REQUIRED ACTION: Set the data down again, exactly as it reads, but without the pictures.

PROVIDED INFORMATION:
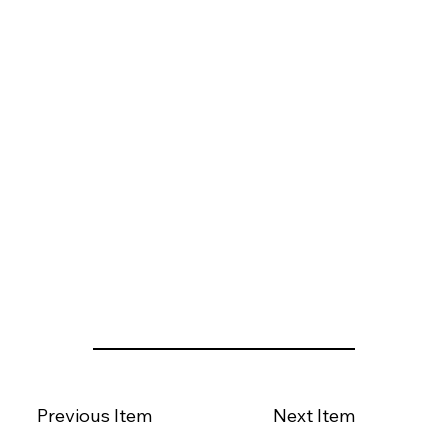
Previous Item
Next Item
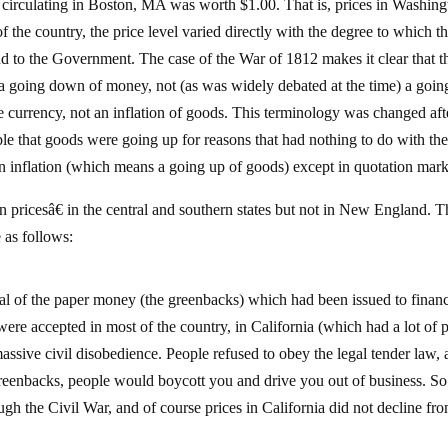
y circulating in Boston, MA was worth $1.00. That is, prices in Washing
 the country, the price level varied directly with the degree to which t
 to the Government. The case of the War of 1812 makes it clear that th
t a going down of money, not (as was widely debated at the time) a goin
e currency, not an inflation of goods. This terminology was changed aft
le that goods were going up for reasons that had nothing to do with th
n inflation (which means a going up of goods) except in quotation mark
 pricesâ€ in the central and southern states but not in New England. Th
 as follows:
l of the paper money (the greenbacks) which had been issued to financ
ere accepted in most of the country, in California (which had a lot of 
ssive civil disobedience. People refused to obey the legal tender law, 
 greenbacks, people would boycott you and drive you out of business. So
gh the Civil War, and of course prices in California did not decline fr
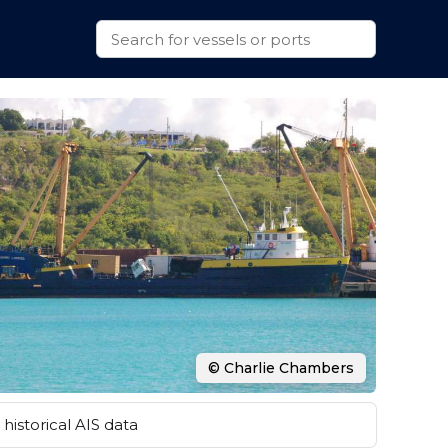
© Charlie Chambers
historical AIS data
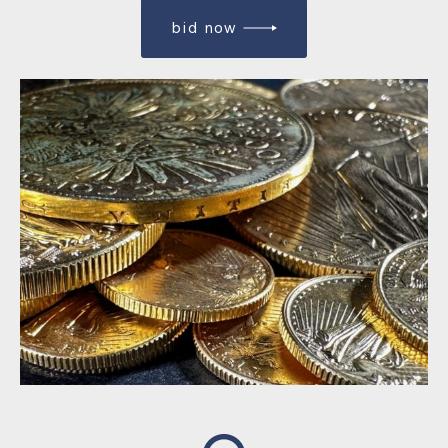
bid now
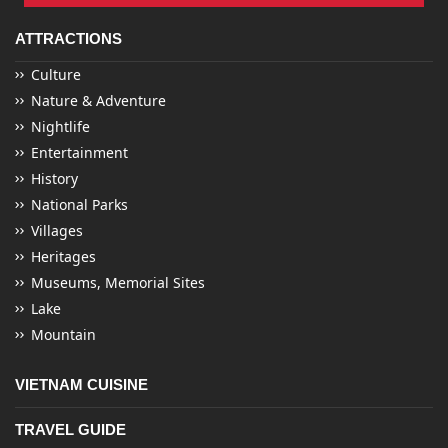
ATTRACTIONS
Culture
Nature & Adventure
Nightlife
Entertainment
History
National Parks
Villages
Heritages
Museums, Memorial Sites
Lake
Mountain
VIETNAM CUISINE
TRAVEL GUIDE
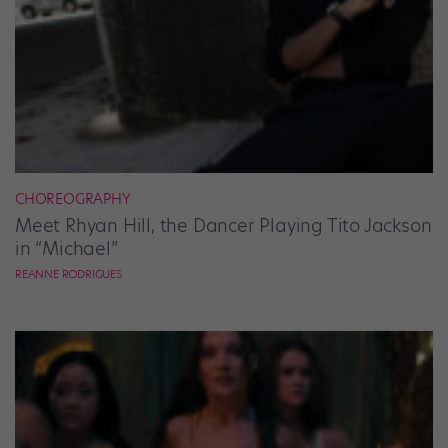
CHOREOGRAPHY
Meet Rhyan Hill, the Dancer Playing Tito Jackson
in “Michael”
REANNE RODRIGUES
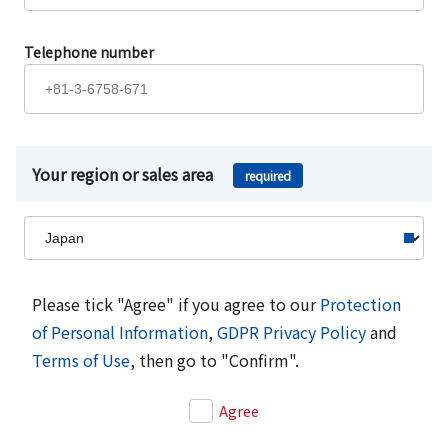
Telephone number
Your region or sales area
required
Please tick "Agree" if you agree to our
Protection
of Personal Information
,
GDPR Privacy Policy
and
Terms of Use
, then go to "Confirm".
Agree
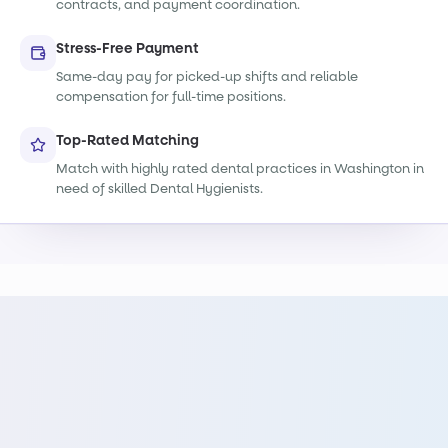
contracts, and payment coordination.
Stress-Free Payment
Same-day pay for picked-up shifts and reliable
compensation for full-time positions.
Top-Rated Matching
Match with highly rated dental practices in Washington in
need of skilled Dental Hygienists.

PROBLEM SOLUTION:
Previous Item
Next Item
y circulating in Boston, MA was worth $1.00. That is, prices in Washing
 the country, the price level varied directly with the degree to which t
 to the Government. The case of the War of 1812 makes it clear that th
t a going down of money, not (as was widely debated at the time) a goin
e currency, not an inflation of goods. This terminology was changed aft
le that goods were going up for reasons that had nothing to do with th
n inflation (which means a going up of goods) except in quotation mark
 pricesâ€ in the central and southern states but not in New England. Th
 as follows:
l of the paper money (the greenbacks) which had been issued to financ
ere accepted in most of the country, in California (which had a lot of 
ssive civil disobedience. People refused to obey the legal tender law, 
 greenbacks, people would boycott you and drive you out of business. So
gh the Civil War, and of course prices in California did not decline fr
© Charlie Chambers
historical AIS data
bid now
ATTRACTIONS
Culture
Nature & Adventure
Nightlife
Entertainment
History
National Parks
Villages
Heritages
Museums, Memorial Sites
Lake
Mountain
VIETNAM CUISINE
TRAVEL GUIDE
CHOREOGRAPHY
Meet Rhyan Hill, the Dancer Playing Tito Jackson
in “Michael”
REANNE RODRIGUES
Telephone number
Your region or sales area
required
Please tick "Agree" if you agree to our
Protection
of Personal Information
,
GDPR Privacy Policy
and
Terms of Use
, then go to "Confirm".
Agree
contracts, and payment coordination.
Stress-Free Payment
Same-day pay for picked-up shifts and reliable
compensation for full-time positions.
Top-Rated Matching
Match with highly rated dental practices in Washington in
need of skilled Dental Hygienists.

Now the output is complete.